Sin embargo, en su función de periodista, no consideraba sinónimos la verdad y la noticia:
La función de la noticia es señalar un hecho, la función de la verdad es traer a la luz los hechos ocultos, ponerlos en relación uno con otro, y hacer un cuadro de la realidad sobre el que los hombres puedan actuar. La versión de la verdad de un periodista es subjetiva y limitada a según cómo él construye su realidad. Las noticias, por tanto, son imperfectamente registradas y demasiado frágiles para soportar la carga de ser un órgano de democracia directa.
Lippmann sostiene que no puede dejarse librado al azar el juego dentro del sistema democrático por las derivaciones que pueden producirse, teniendo en cuenta la pluralidad de sus componentes:
En una democracia con un funcionamiento adecuado hay distintas clases de ciudadanos. En primer lugar, los ciudadanos que asumen algún papel activo en cuestiones generales de gobierno y administración. Es la clase especializada, formada por personas que analizan, toman decisiones, ejecutan, controlan y dirigen los procesos que se dan en los sistemas ideológicos, económicos y políticos, y que constituyen, asimismo, un porcentaje pequeño de la población total.

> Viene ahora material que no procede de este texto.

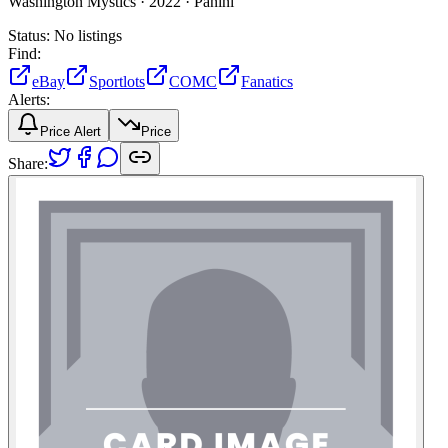
Washington Mystics ·
2022 ·
Panini
Status:
No listings
Find:
eBay
Sportlots
COMC
Fanatics
Alerts:
Price Alert
Price
Share: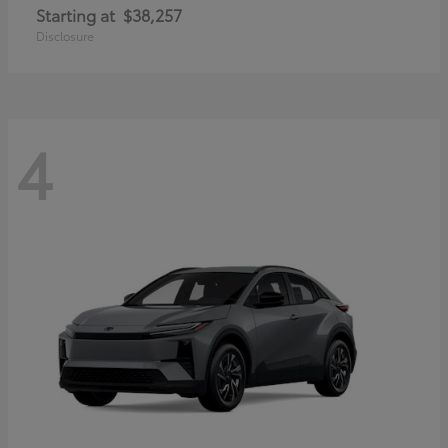
Starting at
$38,257
Disclosure
4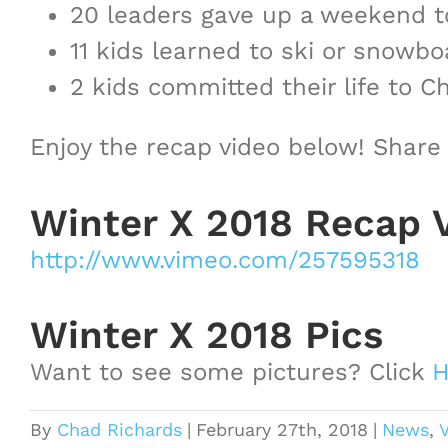
20 leaders gave up a weekend t
11 kids learned to ski or snowboa
2 kids committed their life to 
Enjoy the recap video below! Share
Winter X 2018 Recap 
http://www.vimeo.com/257595318
Winter X 2018 Pics
Want to see some pictures? Click
H
By
Chad Richards
|
February 27th, 2018
|
News
,
V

Esta definición nos pone en camino de comenzar a entender. Como decía George Orwell (1903-1950) en Rebelión en la granja: «Todos los animales son iguales, pero algunos animales son más iguales que otros». Hay un sector pequeño de gente pensante que es la clase que se encarga de los temas del poder: piensa y decide. El resto, la gran mayoría, deben ser manejados manteniéndolos ocupados y entretenidos para que no generen conflictos:
Qué hacer con aquellos otros, quienes, fuera del grupo pequeño y siendo la mayoría de la población, constituyen lo que se debería llamarse el rebaño desconcertado. Debemos protegernos de este rebaño desconcertado cuando brama y pisotea. Así pues, en una democracia se dan dos funciones: por un lado, la clase especializada que ejerce la función ejecutiva, lo que significa que piensan, entienden y planifican los intereses comunes; por el otro, el rebaño desconcertado también con una función en la democracia, que consiste en ser espectadores en vez de miembros participantes de forma activa. Esto es lo que ocurre en una democracia que funciona como Dios manda.
Y esto de ningún modo debe ser pensado como un tema ideológico. Para sorpresa de muchos Lippmann era un demócrata convencido, pero sintió el peso de la responsabilidad que les correspondía a los “pensantes”: velar por la paz y el buen funcionamiento del sistema. Por ello, la verdad que sostenía fundamentaba todo eso: es el diagnóstico claro y despiadado que no puede ignorarse:
Hay incluso un principio moral del todo convincente: la gente es simplemente demasiado estúpida para comprender las cosas. Si los individuos trataran de participar en la gestión de los asuntos que les afectan o interesan, lo único que harían sería solo provocar líos, por lo que resultaría impropio e inmoral permitir que lo hicieran. Hay que domesticar al rebaño desconcertado, y no dejarle que brame y pisotee y destruya las cosas. Por lo mismo, no se debe dar ninguna facilidad para que los individuos del rebaño desconcertado participen en la acción; solo causarían problemas.
Para nosotros, argentinos que tenemos una historia y un concepto de democracia más europeo, puede escandalizarnos las cosas que dice. Sin embargo, lo importante es que este modo de pensar se fue globalizando e imponiendo tanto en Europa como en América en las élites políticas. Esto nos remite al tema de la próxima columna.